What may be perplexing is that the organizers of East Asian Night themselves are using the term. I am a woman of color growing up in the diaspora. Most of the organizers of the event are Asians who were born and raised in Asia. From the moment I was born, I have been a minority in a predominantly white culture and my identity has been of the Other and the Exotic, whereas many of them were born and raised in a homogenous culture. We are all different parts and facets of an Asian identity. When my fellow Chinese students at this university tell me that I’m not pure Chinese or not really Chinese, they are forgetting that in my specific experience, I have chosen to assimilate into U.S. American culture in order to avoid racist slurs and discrimination and in order to gain at least a small semblance of acceptance in a place where I was born and raised. My entire life, I have faced attacks against a Chinese identity that doesn’t even fully accept me yet. It is important for the organizers of the event and other Asians at this school to recognize the long history of the representation of Asians as submissive and docile, and how this term adds to it. My particular experience as an Asian woman in the diaspora perhaps makes me even more aware of these racist remarks and situations.
In the actual instance of the Asian Adorables in the Real AD Show, the intentions were good. The Asian members of the cast created the term and used it themselves. In many instances, groups use terms that are racist against themselves to create a humorous situation and to gain agency in their own representation. However, each time someone who is not Asian utters that terms, and each time an Asian person allows that term to be used in a racist way, they are participating in a discourse with racist undertones.

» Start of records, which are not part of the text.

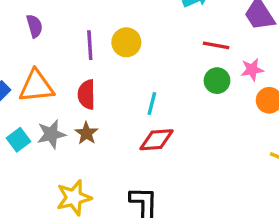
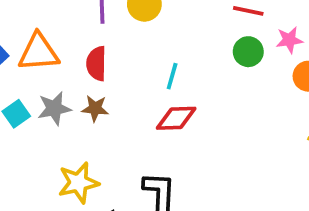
brown star: (86, 133) -> (95, 108), turned -30

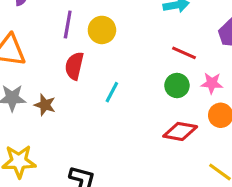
red semicircle: (96, 64) -> (74, 66), moved
red diamond: (176, 118) -> (180, 131), moved

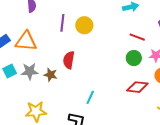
red semicircle: (74, 66) -> (69, 60), moved
cyan line: (112, 92) -> (90, 97), moved

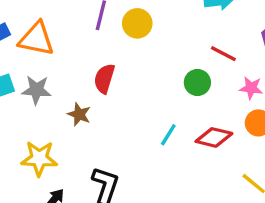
green circle: (134, 58) -> (197, 82), moved
brown star: (51, 75) -> (79, 114), moved
cyan line: (90, 97) -> (168, 135), moved

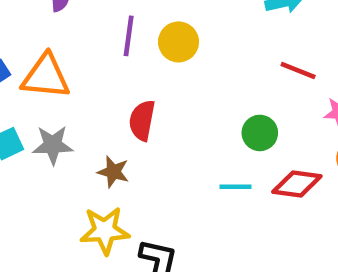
green circle: (197, 82) -> (260, 133), moved
cyan line: (168, 135) -> (236, 187), turned 65
yellow star: (39, 158) -> (105, 231), moved

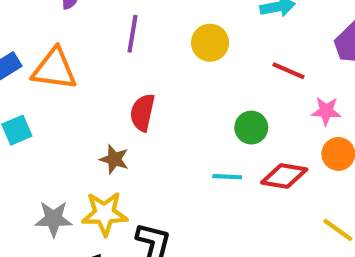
yellow circle: (178, 42) -> (210, 43), moved
gray star: (53, 145) -> (54, 219), moved

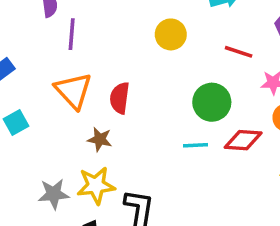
purple line: (132, 34) -> (72, 34), moved
orange triangle: (54, 69) -> (73, 91), moved, turned 45
green circle: (251, 128) -> (212, 102), size x1.4

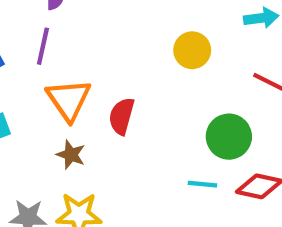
purple line: (72, 34) -> (43, 46), moved
brown star: (100, 139) -> (71, 155), moved

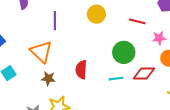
purple line: (43, 46) -> (55, 21), moved
red semicircle: (122, 116) -> (81, 70), moved

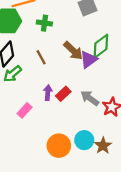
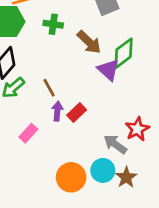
brown arrow: (73, 51) -> (89, 42), moved
brown line: (41, 57) -> (49, 88), moved
purple triangle: (89, 59) -> (108, 70), turned -42
gray arrow: (90, 98) -> (115, 144), moved

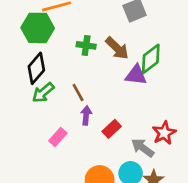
green cross: (53, 24) -> (86, 45), moved
purple triangle: (108, 70) -> (136, 75), turned -35
red rectangle: (77, 113) -> (112, 129), moved

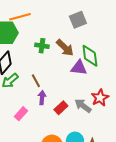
green diamond: (151, 59) -> (90, 56), turned -60
red star: (164, 133) -> (100, 98), moved
gray arrow: (143, 148) -> (83, 106), moved

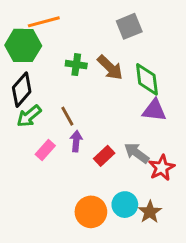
purple triangle: (79, 68) -> (154, 110), moved
red star: (100, 98) -> (162, 168), moved
pink rectangle: (21, 114) -> (45, 150), moved

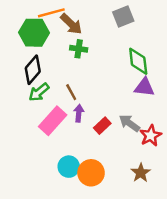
brown arrow: (110, 68) -> (71, 24), moved
pink rectangle: (45, 150) -> (53, 121), size x1.6
cyan circle: (125, 205) -> (69, 167), moved

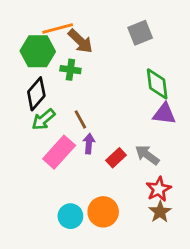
green cross: (79, 49) -> (70, 70), moved
red star: (151, 136) -> (159, 189), moved
cyan circle: (69, 167) -> (70, 216), moved

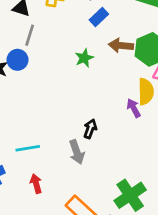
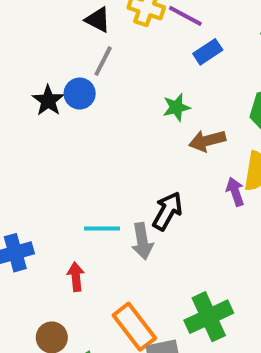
brown arrow: (121, 45) -> (207, 141), moved, turned -30
black arrow: (90, 129) -> (167, 211), size x1.4
cyan line: (28, 148) -> (102, 228), moved

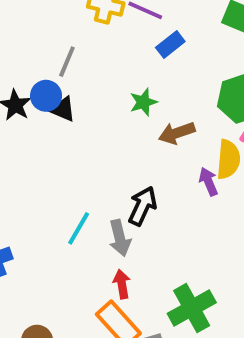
black triangle: (98, 20) -> (63, 109), moved
cyan line: (102, 228) -> (79, 228), turned -56
red arrow: (76, 277) -> (122, 284), moved

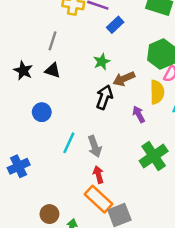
blue circle: (46, 96) -> (42, 112), moved
purple arrow: (208, 182) -> (139, 114), moved
black arrow: (142, 206) -> (104, 97), moved
green cross: (192, 308) -> (154, 156), moved

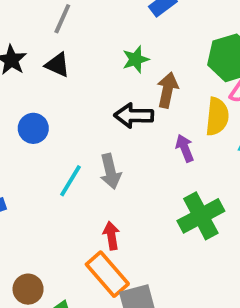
brown arrow: (124, 79) -> (167, 90), turned 120
black arrow: (104, 97) -> (134, 116), turned -115
gray arrow: (95, 146) -> (110, 171), moved

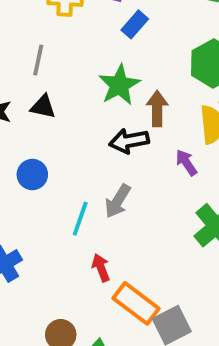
green star: (136, 59) -> (119, 85), size x1.5
gray arrow: (110, 171) -> (118, 201), turned 56
red arrow: (111, 236) -> (101, 268), moved

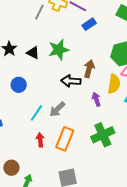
gray line: (38, 60) -> (39, 12), moved
green star: (119, 85) -> (59, 50), moved
orange rectangle: (136, 303) -> (65, 139), moved, turned 60

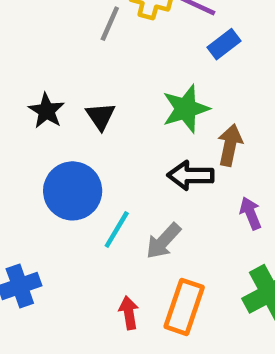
green star: (59, 50) -> (186, 109), moved
black triangle: (33, 53) -> (101, 116), turned 32
blue circle: (19, 85) -> (73, 191), size x1.6
cyan line: (36, 113) -> (117, 230), moved

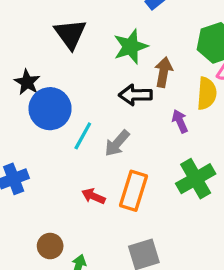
black star: (46, 111) -> (27, 82), moved
black triangle: (101, 116) -> (70, 34), moved, size x1.5
red arrow: (129, 313) -> (93, 196), turned -55

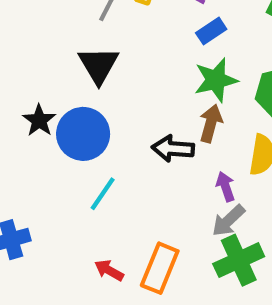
green star: (131, 47) -> (216, 80), moved
blue circle: (50, 109) -> (83, 134), moved
gray arrow: (117, 143) -> (228, 221), moved

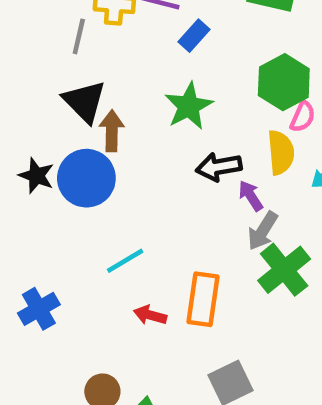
green star: (216, 80) -> (189, 106), moved
brown arrow: (211, 123) -> (112, 131), moved
black arrow: (173, 149) -> (219, 167), moved
cyan line: (103, 194) -> (125, 261), moved, turned 39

It is important that we as a community take a harder stance against racial microaggressions on campus. Everybody comes from a different experience, and I understand many people may not be aware of the issues I have brought up in the article. I want to encourage more discourse about issues that may make us feel uncomfortable and for East Asian Night to be an opportunity more than just sharing authentic food and traditions but an opportunity that allows us to break down stereotypes.
I am not cute. I am to be taken seriously. I am ambitious. I am an aggressive and angry Asian woman. I am intellectual and critical, and I am to be feared.